Financial sense
Homespun wisdom was not always so bad.
Things like my grandfather’s attitude toward borrowing money in order to buy things, “if you can’t afford it today, you can’t afford it tomorrow”.
Those were the days when hire purchase was the favoured way of obtaining consumer durables; so much down and the balance payable over twelve, or twenty-four, or thirty-six, or forty-eight months. By the time one had finished the payments on some of the things bought, they probably needed to be replaced. HP came with interest added to the purchase price, and the purchase price was already high because one could not obtain the favourable terms available to those who paid cash. (Even in the late 1980s, there were still shops in Northern Ireland that would give a 10% discount to those who could go to the till and pay the price in full by cash or by cheque). There seemed always an injustice in the operation of the HP system, the goods remaining the property of the seller until the last payment was complete; with high interest rates, the buyer may have paid a multiple of the original selling price, but still find that their goods were repossessed for failure to complete the final payments.

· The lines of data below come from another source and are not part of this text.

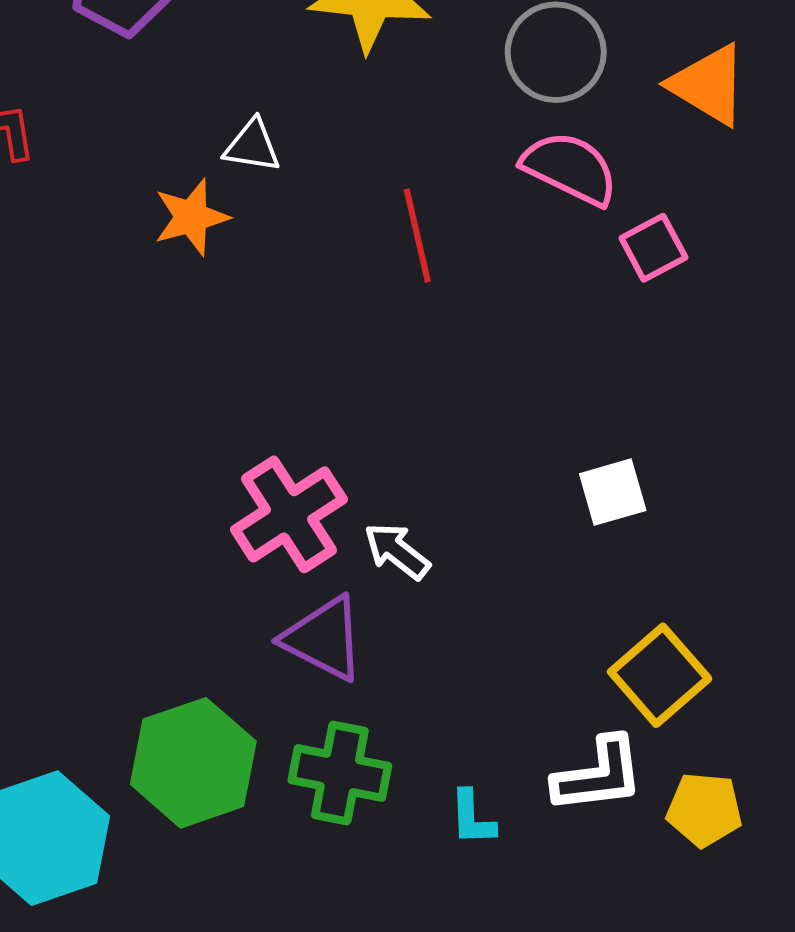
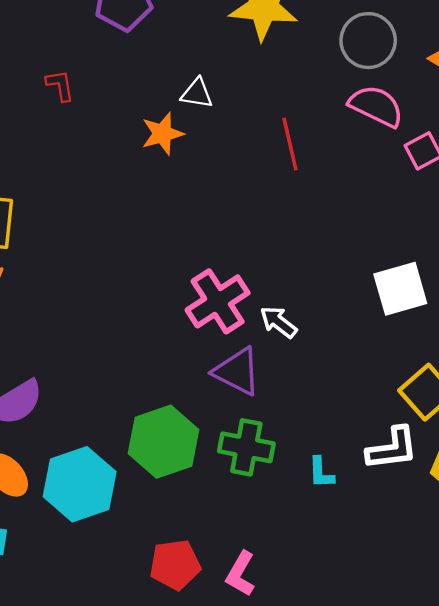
white square: (613, 492) -> (400, 289), size x1.4

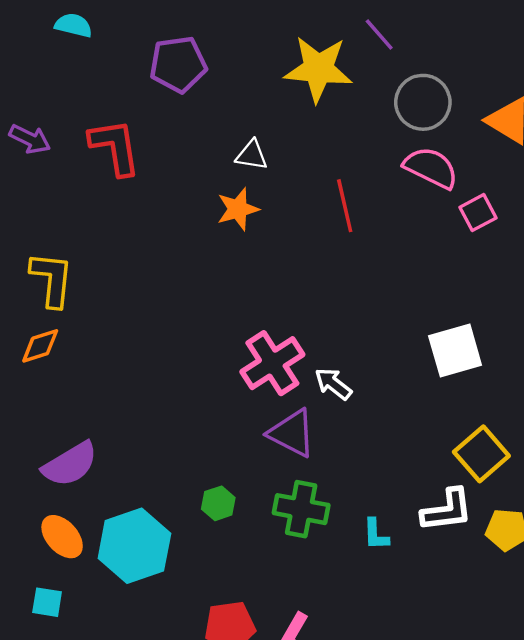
red L-shape: (60, 85) -> (115, 147), size x1.8
orange star: (162, 134) -> (238, 209), moved
green hexagon: (164, 442) -> (218, 503), size x0.5

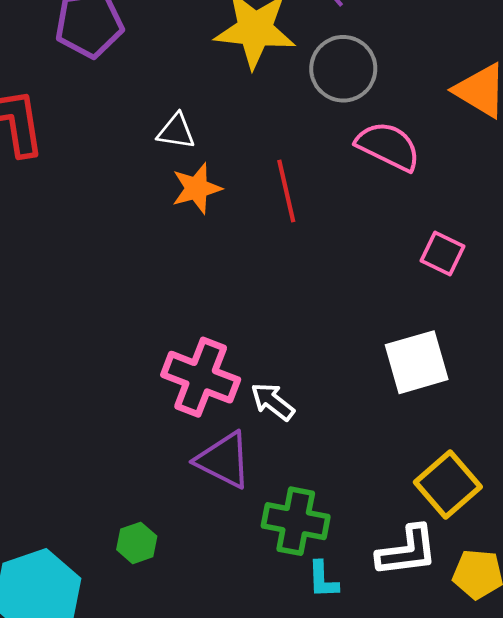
gray circle: (423, 102) -> (343, 69), moved
orange star: (238, 209) -> (197, 188), moved
pink square: (478, 213) -> (442, 254), moved, turned -36
pink cross: (272, 363) -> (201, 377), turned -36
green cross: (301, 509) -> (296, 521), moved

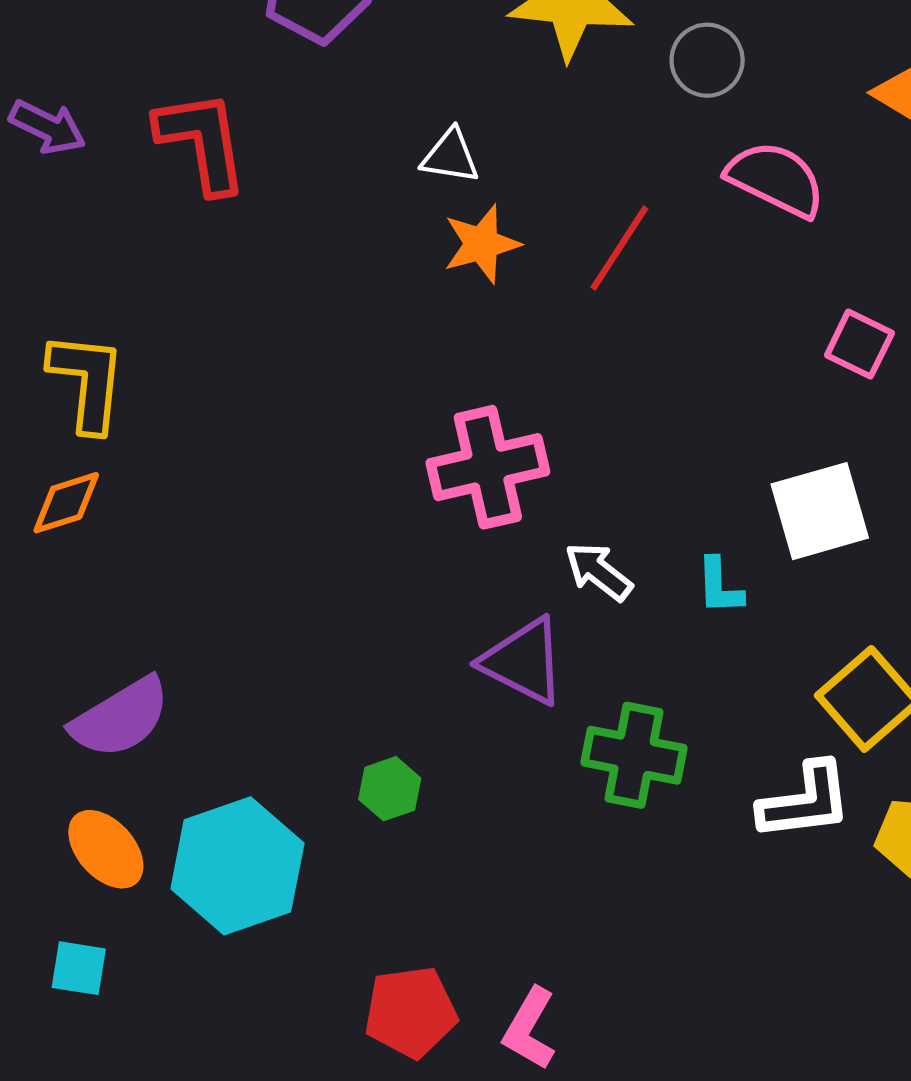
gray circle: (343, 69) -> (707, 60), size x0.7
red line: (286, 191) -> (619, 248), turned 46
pink cross: (201, 377) -> (488, 467), moved, turned -34
cyan L-shape: (323, 580) -> (720, 586), moved

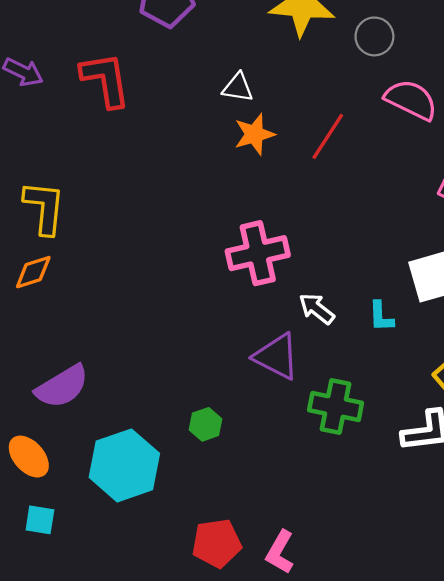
orange ellipse: (106, 849) -> (29, 457), moved

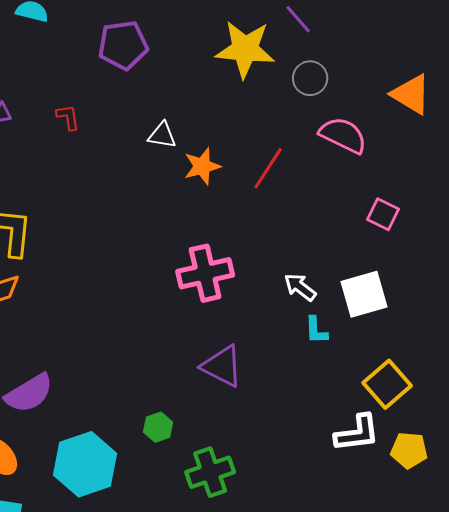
red L-shape: (105, 80) -> (68, 117), size x0.5
white triangle: (238, 88) -> (162, 135), moved
white arrow: (317, 309) -> (300, 287), moved
green cross: (336, 407) -> (210, 472), moved, turned -30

My grandfather’s attitude was that one saved for what one wished to buy, and, if and when the money was accumulated, then went to buy it. Of course, he was never a high powered businessman; he would have been horrified at the thought of using his acres of farmland to leverage debt; he never became rich.
“Risk averse” would have expressed my grandfather’s attitude, whether it was a question of expenditure, or one of investment. It was an attitude that was not widely shared. Instead of looking after the pennies so that the pounds might look after themselves, the attitude that one must speculate to accumulate became pervasive. Even among previously cautious corners of the community, the attitude toward risk changed.
The Church of Ireland, once solidly conservative in its thinking, allowed its investment managers to put millions into banks that were making reckless loans; much of the money invested, and lost when the speculative bubble burst, was from the clergy pension fund. People who would have had more in common with my grandfather than with sharp-suited bankers, (bankers who were not like the avuncular figure in the local branch, but who were aggressive men who talked in sums no country person might comprehend), found their future looked altogether different from what they might have anticipated.
Reaching the age of 55 in 2015, before the bankers broke the country, I was due to receive my full pension in ten years’ time. Had I been prepared to accept a reduced pension, I might have retired in five years’ time. The closure of the old pension fund and the introduction of new arrangements means 68 is now the earliest pensionable age. Years more to work and, of course, no-one is responsible.
My grandfather would have shrugged and suggested that is what happens to speculators.